23.12.10

Verbo «colocar»

Compulsivamente


      «“Chegou a casa, seco, sem o computador e com muita fome.” Foi assim que Igor, o jovem de 14 anos de Rio de Mouro, Sintra, que se encontrava desaparecido há uma semana, colocou um ponto final no desespero dos seus pais, que até e-mails enviaram para o gabinete do primeiro-ministro, José Sócrates, solicitando ajuda» («PJ esteve em contacto com jovem desaparecido que regressou ontem», Carlos Rodrigues Lima, Diário de Notícias, 23.12.2010, p. 23).
      Caro Carlos Rodrigues Lima, então agora já não se diz nem se escreve «pôr um ponto final»? E aí na redacção ninguém sabia?

[Post 4218]

5 comentários:

Anónimo disse...

«Colocar» e «meter» andam cada vez mais na boca do mundo em vez de «pôr», que está a perder terreno a olhos vistos. Até na tropa já só se «metem» em sentido, porém com grande falta dele.
- Montexto

Anónimo disse...

Cont.
«Meta-se em sentido, sua abécula!», farta-se o instrutor de berrar aos recrutas. E boas abéculas, realmente, mas a maior não é a que se «mete».

E «colocar» é tão videirinho que tem usurpado igualmente as funções de «fazer» e «propor, levantar, suscitar» no sentido de «fazer perguntas» e «propor, levantar, suscitar questões».
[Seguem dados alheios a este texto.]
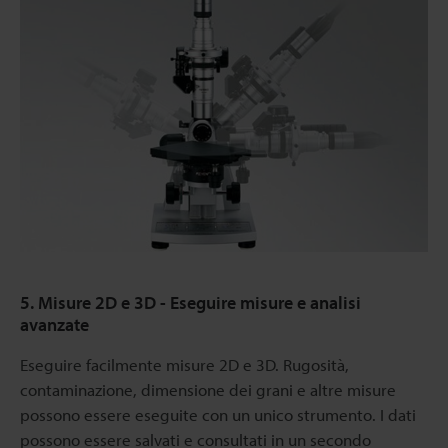
5. Misure 2D e 3D - Eseguire misure e analisi
avanzate
Eseguire facilmente misure 2D e 3D. Rugosità,
contaminazione, dimensione dei grani e altre misure
possono essere eseguite con un unico strumento. I dati
possono essere salvati e consultati in un secondo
Contra estes e outros abusos pronunciou-se Francisco Belard na revista Ler, Set. de 2010, p. 75. Alguns passos: «Os “media” pouco ajudam. Um disparate na TV pode ter mais força do que bons exemplos em aulas. Como converter o círculo vicioso em virtuoso? Que cada um comece pela sua área de actividade. A comunicação em geral e as editoras deviam ter revisores qualificados, mesmo sem estatuto de “copy desk”, que emendassem erros graves. Já tiveram, mas evitam-nos hoje, quando fariam ainda mais falta. Directores e editores deviam ser competentes e exigentes quanto à escrita, mas por vezes quem faz ou aprova os próprios títulos de notícias sabe menos do que quem as redigiu. Na escolha dos redactores devia pesar a fluência da língua em que trabalham, mais do que rudimentos de sociologia [...]. Substituídos (?) por correctores ortográficos, instalados informaticamente (um equívoco, pois o problema de base está na grafia) [bem certo], o revisor e o “desk” prendem-se com minúcias como proibir Dakar ou Amsterdão (que não é erro) ou pôr Iorque em vez de York. Nisso são implacáveis.
Enfim, diz que o incomodam casos como «do» por «de o», o mau uso do verbo haver, a ignorância das regências, maus exemplos como «um dos que disse isto foi X», «a presença militar de tropas do Reino Unido», «a França enviará 200 tropas», e, para terminar por onde começámos, «colocar questões (“poser questions”).
Merece lido.
— Montexto

Anónimo disse...

Montexto, olhe o "meter" também anda a ser vítima de perseguição! Há uns tempo li que o diploma tinha sido colocado na gaveta, à espera de aprovação! Qualquer dia já não dizem que o Soares meteu o socialismo na gaveta, dizem que o colocou.

Anónimo disse...

Cuido que também já ouvi essa heresia. «Meter» merece perseguido, mas nesse caso não em favor de «colocar», claro.
Eu bem me esforço por seguir a máxima estóica e horaciana do «nihil admirari», mas não consigo, e já sei que nunca hei-de conseguir. Resigno-me a viver num espanto perpétuo. Há destinos assim...
- Montexto

Venâncio disse...

Venham muitos espantos dos seus, Montexto!